Starting at the line that contains "Landmarks/Reviews/Resources", print every remaining line of the entries, unchanged, and output nothing more.

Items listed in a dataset
+++

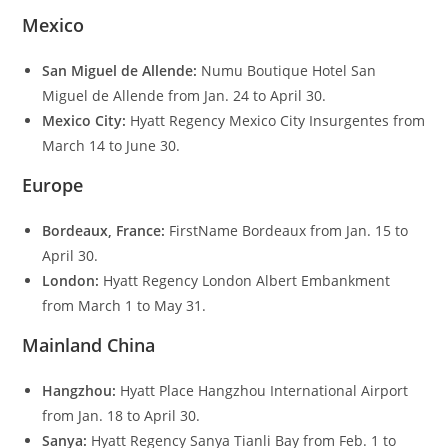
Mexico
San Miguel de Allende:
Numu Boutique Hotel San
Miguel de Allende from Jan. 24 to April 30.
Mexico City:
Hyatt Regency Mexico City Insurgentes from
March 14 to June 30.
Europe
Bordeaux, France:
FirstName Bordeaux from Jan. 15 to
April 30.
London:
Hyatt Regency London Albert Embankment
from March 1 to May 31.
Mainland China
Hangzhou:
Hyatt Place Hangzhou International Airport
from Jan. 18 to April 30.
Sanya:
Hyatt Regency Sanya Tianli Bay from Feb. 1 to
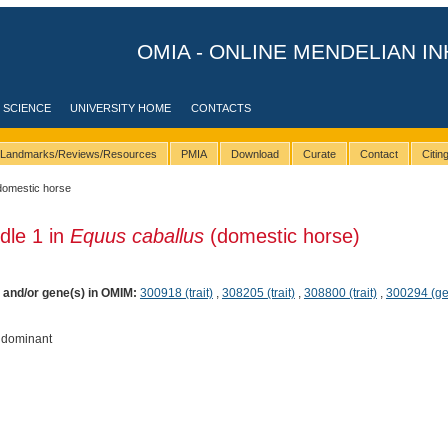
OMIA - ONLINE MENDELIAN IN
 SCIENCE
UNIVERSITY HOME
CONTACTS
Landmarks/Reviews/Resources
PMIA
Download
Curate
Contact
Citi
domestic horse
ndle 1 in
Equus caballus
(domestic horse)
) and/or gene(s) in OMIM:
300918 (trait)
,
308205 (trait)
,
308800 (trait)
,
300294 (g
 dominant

+++

> _The completed task_
Landmarks/Reviews/Resources
PMIA
Download
Curate
Contact
Citi
domestic horse
ndle 1 in
Equus caballus
(domestic horse)
) and/or gene(s) in OMIM:
300918 (trait)
,
308205 (trait)
,
308800 (trait)
,
300294 (g
 dominant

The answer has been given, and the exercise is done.